The men who searched for us below, however, did not give up so easily.

“Why are they searching so steadily?” Maddie Ruth asked as we paused to let her adjust her burden. Red- cheeked and now soot-smeared, she looked as much a fright as I expected I did. At least she was no longer so out of place, what with her higher standards of cleanliness than the streets often demanded. I’d helped her tuck up her skirt, baring a sight more woolen stocking than I expect she cared for.

Better that than tripping on the hem and regretting the lack of foresight during the tumble to a broken head.

I shook my head. I had no answer for her. I could see no benefit to be so focused on two flighty birds with no apparent value to them. I leaned over the ledge we crouched beside, coughing harshly to dispel the gummy taste of the smokestacks we passed by from my throat.

I couldn’t see the streets below, not as such, but I could still hear the echoed remains of hue and cries, lifted from one side of the district to the other.

“It makes no apparent sense,” I muttered.

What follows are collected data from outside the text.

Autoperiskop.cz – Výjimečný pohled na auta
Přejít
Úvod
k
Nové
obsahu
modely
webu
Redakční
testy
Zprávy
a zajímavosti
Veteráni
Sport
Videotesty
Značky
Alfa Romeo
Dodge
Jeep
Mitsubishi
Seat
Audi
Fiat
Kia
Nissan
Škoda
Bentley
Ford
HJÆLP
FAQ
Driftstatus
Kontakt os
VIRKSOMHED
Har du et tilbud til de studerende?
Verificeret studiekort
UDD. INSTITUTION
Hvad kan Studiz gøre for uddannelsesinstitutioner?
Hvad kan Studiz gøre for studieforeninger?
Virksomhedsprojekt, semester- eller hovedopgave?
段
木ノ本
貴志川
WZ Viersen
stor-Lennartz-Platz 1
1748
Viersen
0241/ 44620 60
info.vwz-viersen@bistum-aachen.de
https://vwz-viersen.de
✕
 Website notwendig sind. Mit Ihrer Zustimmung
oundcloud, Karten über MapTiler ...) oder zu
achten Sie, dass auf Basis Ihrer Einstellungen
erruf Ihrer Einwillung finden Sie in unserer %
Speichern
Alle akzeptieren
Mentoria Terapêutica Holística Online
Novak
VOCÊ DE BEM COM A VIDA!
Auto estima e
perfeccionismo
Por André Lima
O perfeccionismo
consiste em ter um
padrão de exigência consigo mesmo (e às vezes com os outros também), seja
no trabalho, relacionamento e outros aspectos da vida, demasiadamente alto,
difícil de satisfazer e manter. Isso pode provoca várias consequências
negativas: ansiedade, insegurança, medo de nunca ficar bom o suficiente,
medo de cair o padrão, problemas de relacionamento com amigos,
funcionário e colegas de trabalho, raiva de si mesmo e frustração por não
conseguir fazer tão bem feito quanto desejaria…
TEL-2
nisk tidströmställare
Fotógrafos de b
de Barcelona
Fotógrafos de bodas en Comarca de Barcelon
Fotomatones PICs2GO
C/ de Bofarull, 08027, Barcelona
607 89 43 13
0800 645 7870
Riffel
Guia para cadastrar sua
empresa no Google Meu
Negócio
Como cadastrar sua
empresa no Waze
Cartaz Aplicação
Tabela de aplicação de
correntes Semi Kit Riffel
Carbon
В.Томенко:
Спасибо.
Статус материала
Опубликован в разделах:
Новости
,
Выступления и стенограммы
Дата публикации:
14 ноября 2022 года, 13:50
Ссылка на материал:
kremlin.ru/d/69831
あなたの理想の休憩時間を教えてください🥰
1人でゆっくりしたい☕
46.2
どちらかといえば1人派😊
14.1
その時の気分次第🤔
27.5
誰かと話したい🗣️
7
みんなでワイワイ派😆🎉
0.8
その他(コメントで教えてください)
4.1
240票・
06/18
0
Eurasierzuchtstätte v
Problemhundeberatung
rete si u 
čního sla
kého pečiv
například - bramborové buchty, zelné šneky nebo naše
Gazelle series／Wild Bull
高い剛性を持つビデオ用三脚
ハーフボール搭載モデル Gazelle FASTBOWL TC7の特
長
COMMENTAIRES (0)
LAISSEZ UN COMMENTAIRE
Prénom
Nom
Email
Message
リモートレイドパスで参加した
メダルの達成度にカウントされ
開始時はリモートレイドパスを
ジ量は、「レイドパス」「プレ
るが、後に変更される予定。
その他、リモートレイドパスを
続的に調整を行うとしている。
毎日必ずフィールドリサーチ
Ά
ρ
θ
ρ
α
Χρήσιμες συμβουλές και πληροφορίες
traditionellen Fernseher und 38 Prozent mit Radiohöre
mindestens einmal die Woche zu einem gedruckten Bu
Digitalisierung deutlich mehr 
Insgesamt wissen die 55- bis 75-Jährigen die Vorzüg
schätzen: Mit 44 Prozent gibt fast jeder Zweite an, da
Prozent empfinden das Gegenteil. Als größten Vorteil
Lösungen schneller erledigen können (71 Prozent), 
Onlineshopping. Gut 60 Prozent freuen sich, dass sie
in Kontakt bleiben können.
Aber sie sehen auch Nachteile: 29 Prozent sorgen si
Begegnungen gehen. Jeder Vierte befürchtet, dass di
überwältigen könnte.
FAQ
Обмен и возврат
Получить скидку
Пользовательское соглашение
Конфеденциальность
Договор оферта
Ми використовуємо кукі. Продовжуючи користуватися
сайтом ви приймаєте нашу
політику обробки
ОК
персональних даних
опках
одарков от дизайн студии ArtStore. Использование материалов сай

“Maybe they’re after you?”

“If they are,” I said, not one to let a lesson slide, “then ’tis because I am a collector and they see an advantage to it.”

“Or they know you’re a girl.”

“You’re the twist here,” I pointed out, glancing at her skirt with deliberately pointed interest. “My sex is not so apparent to them what don’t know how to look.”

Maddie Ruth frowned, but said nothing.

Good. I hoped she thought about that.

I braced my fingertips against the ledge, wincing when the act sent sharp tingling across my injured hand. I muttered a few choice words. I should have asked to borrow Maddie Ruth’s gloves. She still carried them, tucked into the back of her belt.

“I thought you would have fought them off,” she said, her voice quiet and a little small. “They’re not supposed to bother collectors.”

“And who told you that?” Turning away from the long drop beside me, I hopped over a loose shingle and beckoned. “Come on, then, we’re not free yet.”

She rose from her crouch, wincing. The weight of her launched netting device was likely becoming less insignificant by the minute. “It’s the rule, right? We all know collectors’re to be left alone.”

“Is that so?” My voice was as dry as the Arabian sands, and slightly amused as I navigated us across the less steep rooftop of what I suspected was a pub, or some like communal gathering. The smell of roasting meat —plain, without spice, and likely flavored with rat or stray dog—merged with the thick pong of the typical London low barrage of odorous delights. Over it all, a fishy rot, wafting from the River Thames just south. “Pray tell who this everyone is so that I may commission them to make a sign.”

“But they all say it.”

Maddie Ruth was of an age where the truths of her knowledge had not quite come to terms with the realities of living. I had very little patience for it, though I admit that in her I saw some of my own arrogance.